Make simulator authors aware of "sparse exit traffic" and "varying directory load" wishlist items
Proposal 182 points out that we let the read bucket go negative (by reading the rest of the TLS record, which was already actually read by openssl so we might as well use what it says), but then we don't let the corresponding write occur, so we trap the cells inside Tor until the write bucket can catch up. The suggested fix is to allow writes based on how much we read, to avoid trapping cells.
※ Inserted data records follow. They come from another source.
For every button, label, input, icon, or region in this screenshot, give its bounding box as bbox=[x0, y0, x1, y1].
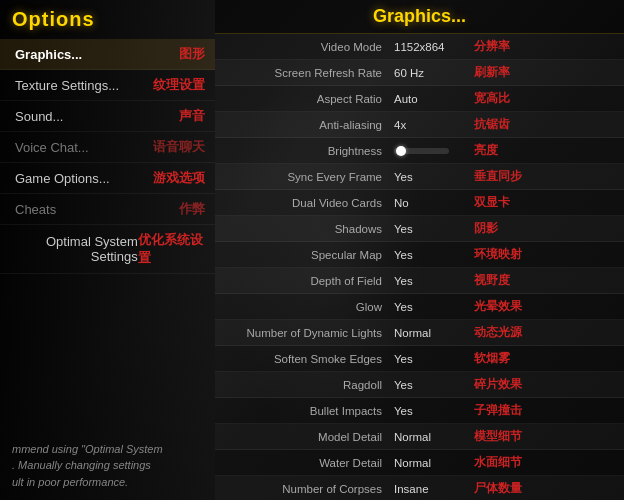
setting-zh-4: 亮度 bbox=[470, 142, 624, 159]
setting-value-2[interactable]: Auto bbox=[390, 93, 470, 105]
setting-label-15: Model Detail bbox=[215, 431, 390, 443]
setting-label-11: Number of Dynamic Lights bbox=[215, 327, 390, 339]
setting-value-4 bbox=[390, 148, 470, 154]
setting-label-12: Soften Smoke Edges bbox=[215, 353, 390, 365]
settings-row-17[interactable]: Number of CorpsesInsane尸体数量 bbox=[215, 476, 624, 500]
sidebar-item-label-optimal: Optimal System Settings bbox=[15, 234, 138, 264]
setting-zh-1: 刷新率 bbox=[470, 64, 624, 81]
setting-value-7[interactable]: Yes bbox=[390, 223, 470, 235]
setting-value-15[interactable]: Normal bbox=[390, 431, 470, 443]
sidebar-item-texture[interactable]: Texture Settings...纹理设置 bbox=[0, 70, 215, 101]
setting-label-13: Ragdoll bbox=[215, 379, 390, 391]
settings-row-15[interactable]: Model DetailNormal模型细节 bbox=[215, 424, 624, 450]
setting-value-12[interactable]: Yes bbox=[390, 353, 470, 365]
settings-row-13[interactable]: RagdollYes碎片效果 bbox=[215, 372, 624, 398]
settings-row-10[interactable]: GlowYes光晕效果 bbox=[215, 294, 624, 320]
setting-value-1[interactable]: 60 Hz bbox=[390, 67, 470, 79]
sidebar-title: Options bbox=[0, 0, 215, 39]
sidebar-item-label-cheats: Cheats bbox=[15, 202, 56, 217]
setting-value-3[interactable]: 4x bbox=[390, 119, 470, 131]
sidebar-item-label-gameoptions: Game Options... bbox=[15, 171, 110, 186]
settings-row-12[interactable]: Soften Smoke EdgesYes软烟雾 bbox=[215, 346, 624, 372]
setting-zh-10: 光晕效果 bbox=[470, 298, 624, 315]
setting-label-3: Anti-aliasing bbox=[215, 119, 390, 131]
bottom-line1: mmend using "Optimal System bbox=[12, 441, 208, 458]
setting-value-9[interactable]: Yes bbox=[390, 275, 470, 287]
settings-row-14[interactable]: Bullet ImpactsYes子弹撞击 bbox=[215, 398, 624, 424]
settings-row-16[interactable]: Water DetailNormal水面细节 bbox=[215, 450, 624, 476]
setting-value-13[interactable]: Yes bbox=[390, 379, 470, 391]
setting-label-7: Shadows bbox=[215, 223, 390, 235]
sidebar-item-graphics[interactable]: Graphics...图形 bbox=[0, 39, 215, 70]
settings-row-0[interactable]: Video Mode1152x864分辨率 bbox=[215, 34, 624, 60]
sidebar-item-zh-optimal: 优化系统设置 bbox=[138, 231, 205, 267]
sidebar-item-zh-graphics: 图形 bbox=[179, 45, 205, 63]
setting-label-8: Specular Map bbox=[215, 249, 390, 261]
bottom-text: mmend using "Optimal System . Manually c… bbox=[0, 431, 220, 501]
setting-zh-0: 分辨率 bbox=[470, 38, 624, 55]
setting-zh-12: 软烟雾 bbox=[470, 350, 624, 367]
setting-zh-13: 碎片效果 bbox=[470, 376, 624, 393]
setting-zh-8: 环境映射 bbox=[470, 246, 624, 263]
setting-value-10[interactable]: Yes bbox=[390, 301, 470, 313]
right-panel: Graphics... Video Mode1152x864分辨率Screen … bbox=[215, 0, 624, 500]
setting-label-5: Sync Every Frame bbox=[215, 171, 390, 183]
sidebar-item-zh-sound: 声音 bbox=[179, 107, 205, 125]
slider-track[interactable] bbox=[394, 148, 449, 154]
setting-zh-5: 垂直同步 bbox=[470, 168, 624, 185]
setting-value-6[interactable]: No bbox=[390, 197, 470, 209]
sidebar: Options Graphics...图形Texture Settings...… bbox=[0, 0, 215, 500]
sidebar-menu: Graphics...图形Texture Settings...纹理设置Soun… bbox=[0, 39, 215, 274]
setting-label-4: Brightness bbox=[215, 145, 390, 157]
setting-label-1: Screen Refresh Rate bbox=[215, 67, 390, 79]
slider-thumb[interactable] bbox=[396, 146, 406, 156]
setting-value-8[interactable]: Yes bbox=[390, 249, 470, 261]
settings-row-4[interactable]: Brightness亮度 bbox=[215, 138, 624, 164]
settings-row-7[interactable]: ShadowsYes阴影 bbox=[215, 216, 624, 242]
sidebar-item-zh-texture: 纹理设置 bbox=[153, 76, 205, 94]
brightness-slider[interactable] bbox=[394, 148, 470, 154]
setting-value-5[interactable]: Yes bbox=[390, 171, 470, 183]
bottom-line3: ult in poor performance. bbox=[12, 474, 208, 491]
setting-label-0: Video Mode bbox=[215, 41, 390, 53]
sidebar-item-zh-gameoptions: 游戏选项 bbox=[153, 169, 205, 187]
setting-value-17[interactable]: Insane bbox=[390, 483, 470, 495]
setting-label-9: Depth of Field bbox=[215, 275, 390, 287]
panel-title: Graphics... bbox=[215, 0, 624, 34]
sidebar-item-gameoptions[interactable]: Game Options...游戏选项 bbox=[0, 163, 215, 194]
settings-row-2[interactable]: Aspect RatioAuto宽高比 bbox=[215, 86, 624, 112]
settings-row-9[interactable]: Depth of FieldYes视野度 bbox=[215, 268, 624, 294]
setting-zh-2: 宽高比 bbox=[470, 90, 624, 107]
sidebar-item-optimal[interactable]: Optimal System Settings优化系统设置 bbox=[0, 225, 215, 274]
sidebar-item-label-voicechat: Voice Chat... bbox=[15, 140, 89, 155]
settings-row-8[interactable]: Specular MapYes环境映射 bbox=[215, 242, 624, 268]
setting-zh-11: 动态光源 bbox=[470, 324, 624, 341]
sidebar-item-label-sound: Sound... bbox=[15, 109, 63, 124]
setting-label-16: Water Detail bbox=[215, 457, 390, 469]
setting-value-16[interactable]: Normal bbox=[390, 457, 470, 469]
settings-row-6[interactable]: Dual Video CardsNo双显卡 bbox=[215, 190, 624, 216]
setting-label-10: Glow bbox=[215, 301, 390, 313]
sidebar-item-zh-cheats: 作弊 bbox=[179, 200, 205, 218]
setting-label-14: Bullet Impacts bbox=[215, 405, 390, 417]
settings-row-1[interactable]: Screen Refresh Rate60 Hz刷新率 bbox=[215, 60, 624, 86]
setting-label-17: Number of Corpses bbox=[215, 483, 390, 495]
setting-value-11[interactable]: Normal bbox=[390, 327, 470, 339]
sidebar-item-label-texture: Texture Settings... bbox=[15, 78, 119, 93]
setting-zh-9: 视野度 bbox=[470, 272, 624, 289]
settings-row-5[interactable]: Sync Every FrameYes垂直同步 bbox=[215, 164, 624, 190]
setting-value-0[interactable]: 1152x864 bbox=[390, 41, 470, 53]
sidebar-item-label-graphics: Graphics... bbox=[15, 47, 82, 62]
setting-zh-3: 抗锯齿 bbox=[470, 116, 624, 133]
setting-value-14[interactable]: Yes bbox=[390, 405, 470, 417]
setting-zh-16: 水面细节 bbox=[470, 454, 624, 471]
setting-zh-7: 阴影 bbox=[470, 220, 624, 237]
sidebar-item-voicechat[interactable]: Voice Chat...语音聊天 bbox=[0, 132, 215, 163]
sidebar-item-sound[interactable]: Sound...声音 bbox=[0, 101, 215, 132]
settings-row-3[interactable]: Anti-aliasing4x抗锯齿 bbox=[215, 112, 624, 138]
setting-label-2: Aspect Ratio bbox=[215, 93, 390, 105]
settings-row-11[interactable]: Number of Dynamic LightsNormal动态光源 bbox=[215, 320, 624, 346]
sidebar-item-cheats[interactable]: Cheats作弊 bbox=[0, 194, 215, 225]
settings-list: Video Mode1152x864分辨率Screen Refresh Rate… bbox=[215, 34, 624, 500]
bottom-line2: . Manually changing settings bbox=[12, 457, 208, 474]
But what situations occur where we end up with fewer write tokens in our token bucket than read tokens? Two big ones come to mind:
Sparse streams at exits, such that we read a few bytes and package them into a whole cell. Fetching hundreds of tiny web bug images is a good example here, if they're all on different streams. Another example would be an irc connection, though most users probably don't know what irc is. (An instant message conversation may or may not be a good example, since if the conversation is balanced, the exit would be reading cells from the Tor network and writing only a few bytes, thus offsetting the scarcity of write tokens.) The "sparse exit traffic" issue could be solved by having some fraction of the clients fetching that sort of traffic, to see what sort of an impact it would have if the behavior became popular.
Directory fetches produce wild imbalances between reads and writes. The population of users in the simulations seem to fetch a little bit of network information once at the beginning, and then never need it after that. Great, but it means our simulated environment misses out on this aspect of the real network. There are some hackish heuristics in global_write_bucket_low() in src/or/connection.c to decide whether a given relay should decline to answer a directory request, based on rate limits, size of request, current bucket levels, whether we ran out last second, etc. Whatever we do for solving proposal 182 should tune these heuristics to a) avoid answering if it would hurt our write bucket too much, yet b) make sure enough places still answer that everything still works smoothly. These contradictory goals seem like they need a realistic simulation framework, and I think neither of the current simulation frameworks handle the topic well?